# Am I correct?



## Mdriver315 (Sep 5, 2002)

Is this the correct order of cars in order of the shortest 0-60 to highest??

Z8 -> M Roadster/Coupe -> M5 -> M3 Coupe/Convertible

Thanks.


----------



## M3Inline6 (Oct 7, 2002)

I don't know for sure, but I do know that the M3 coupe is faster than the MRoadster.


----------



## Mdriver315 (Sep 5, 2002)

I beg to differ. I have right in front of me a Car and Driver that states that the M roadster gets to 60 in 4.5 seconds, where the M3 gets to 60 in 4.7 seconds. 

Sorry to burst your bubble. 

Oh by the way, the SMG M3 is also slower than the roadster coming in at 4.9 seconds.


----------



## Newbie325cic (Sep 18, 2002)

*Any pics of that steel grey 330cic?*

nm


----------



## Mdriver315 (Sep 5, 2002)

I have pictures, but they are not yet developed. I will post them when I get them.


----------



## nate (Dec 24, 2001)

To 60, probably

After that, I expect the M5 to dominate. Especially past 100-120


----------



## M3Inline6 (Oct 7, 2002)

I would have to beg to differ Mdriver315...both cars have been rated at 4.7 in 0-60 (if going by motor trend #'s) and the M5 at 0-60 in 4.6......and both the M3 coupe/roadster have been time at 13.2/13.1 respectively. Though times may vary depending on publication, it's safe to say that they are about the same.


----------



## DINANISR3 (Aug 16, 2002)

i have beaten a M3 in my roadster... although it has 18 less horsepower.. the car is significantly lighter.... my DRIVING CONCEPTS instructer (whoos been racing and teaching how to dirve BMW's for a looong time.. because hes well into his 60's) told me that the Z8 and M-Roadster are the fastest production BMW's, Power to weight ratio that is... when i raced this M3.. there was a male teenager driving it with 3 girls as passengers...he thought he looked like a pimp, lol.. when he saw my M-ROADSTER he gave me a snobby look and gunned it...(he thought it was a z3 3.0) big mistake... I down shifted to second and gunned it...i was doing a good 120-130 mph... on a 45 mph zone... i know he was gunning his car to because he was right on my a$$.. I had a good 3-4 car lengths on him.... which is alot in racing... if i could see your head lights in my rearview... your losing... we had to slow down and stop at the light which made me excited.. so we can launch on green... i was on the left side and he was on the right... i gave him a couple revs and he decides to make a right turn... =( coward... thats what i call some heavy girls... The curb weight of a M3 coupe is 3415... M-ROADSTER is 3100... 3 girls = an extra 350 pounds... with him in the car as well.. the car was prob pretty close to 4000 lbs.. I know he was shocked to see the quad tail pipes in the back... next time look a little harder... I want to run against an M5.. but never got the chance... hopefully sooner or later...  my 2 cents..


----------



## M3Inline6 (Oct 7, 2002)

I think had he been alone in the car, it would have been a VERY close race. With the very slight...and I emphasize VERY......difference in performance, the winner of the two cars, assuming the coupe contains only the driver, as well as the roadster, the outcome will depend on driver skill solely. You have been trained.....he was a kid trying to show off, and got his ass handed to him. If he had your skill, it would have been a good race. =)


----------



## Impulss (Sep 5, 2002)

haha plus, he was a TEENAGER... 

wait till my M is broken in.. i'll race ya!! 11 years of driving makes a big difference ) But if you beat me, then you gotta teach me how to drive professionally


----------



## Mdriver315 (Sep 5, 2002)

I believe that it all boils down to the driver as well. I think that the moachine is only as good as the driver. However, I have to think that if you put a cloned man in a roadster and the exact same driver in a M3, the roadster would win.

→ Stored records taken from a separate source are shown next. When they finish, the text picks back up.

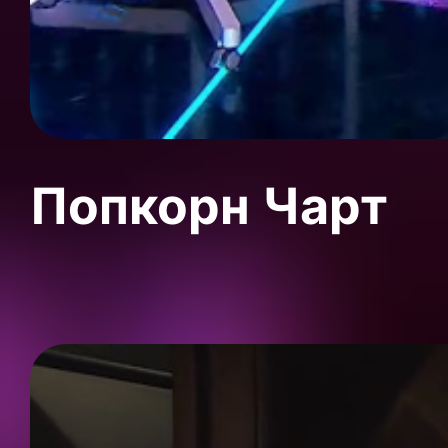
Попкорн Чарт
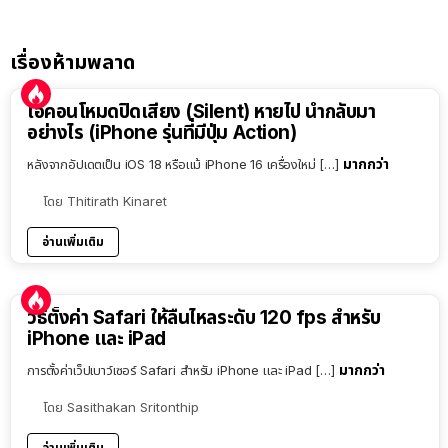
เรื่องห้ามพลาด
ไอคอนโหมดปิดเสียง (Silent) หายไป นำกลับมา
อย่างไร (iPhone รุ่นที่มีปุ่ม Action)
มากกว่า
หลังจากอัปเดตเป็น iOS 18 หรือแม้ iPhone 16 เครื่องใหม่ […]
โดย
Thitirath Kinaret
อ่านเพิ่มเติม
วิธีตั้งค่า Safari ให้ลื่นไหลระดับ 120 fps สำหรับ
iPhone และ iPad
มากกว่า
การตั้งค่าเว็ปเบาว์เซอร์ Safari สำหรับ iPhone และ iPad […]
โดย
Sasithakan Sritonthip
อ่านเพิ่มเติม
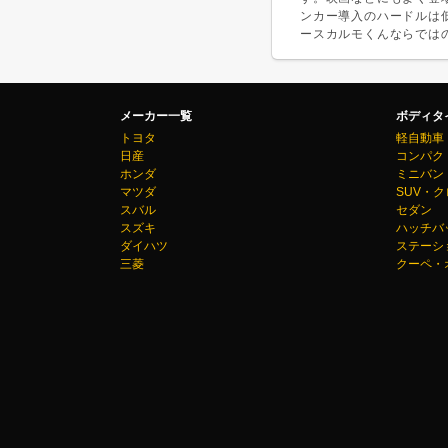
ンカー導入のハードルは
ースカルモくんならでは
メーカー一覧
ボディタ
トヨタ
軽自動車
日産
コンパク
ホンダ
ミニバン
マツダ
SUV・
スバル
セダン
スズキ
ハッチバ
ダイハツ
ステーシ
三菱
クーペ・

I think that it is safe to say that the M5 would pull away in the high speeds. But, in the future, I believe that the roadster will get the V8 from the next M3. Then we will have a Z8-like rocket.


----------



## dakarm (Apr 1, 2002)

I'd say 

Z8 ---> S54 M coupe/roadster --> E39M5 --> E46 M3 --> S52 M coupe/roadster -->E36 M3

To 60 anyways.

The E36/7 and E36/8 had horrible Cd. I believe .37 for the coupe and .41 for the roadster so after about 100 the M5 will wave bye bye as he passes the M coupe/roadster (either engine version).


IMHO


----------



## DINANISR3 (Aug 16, 2002)

I completely agree with both of you... :thumbup: I want to buy a M5.. but i must wait now... at least a few more years because I still have to pay off the M3 and CLK.... another car like an M5 would make my pockets empty...  hopefully i can get a M5 in the last production year of the E39... I have driven a M5 before... and the power is amazing... the V8 doesnt seem like it has to work as hard as the S54 and the power is just there.... where as a S54 motor is awesome.. but it has to work for everybit of horse power to redline at 7600-8000 rpm... and it makes a weird rasp sort of noise... i like how the M5 sounds... I just wish my wife never bought that CLK... its a nice car.. fast and all... but wheres the 6 speed??? I would have much rather bought a M5... the two are very similar in price.. give or take a few thousand..


----------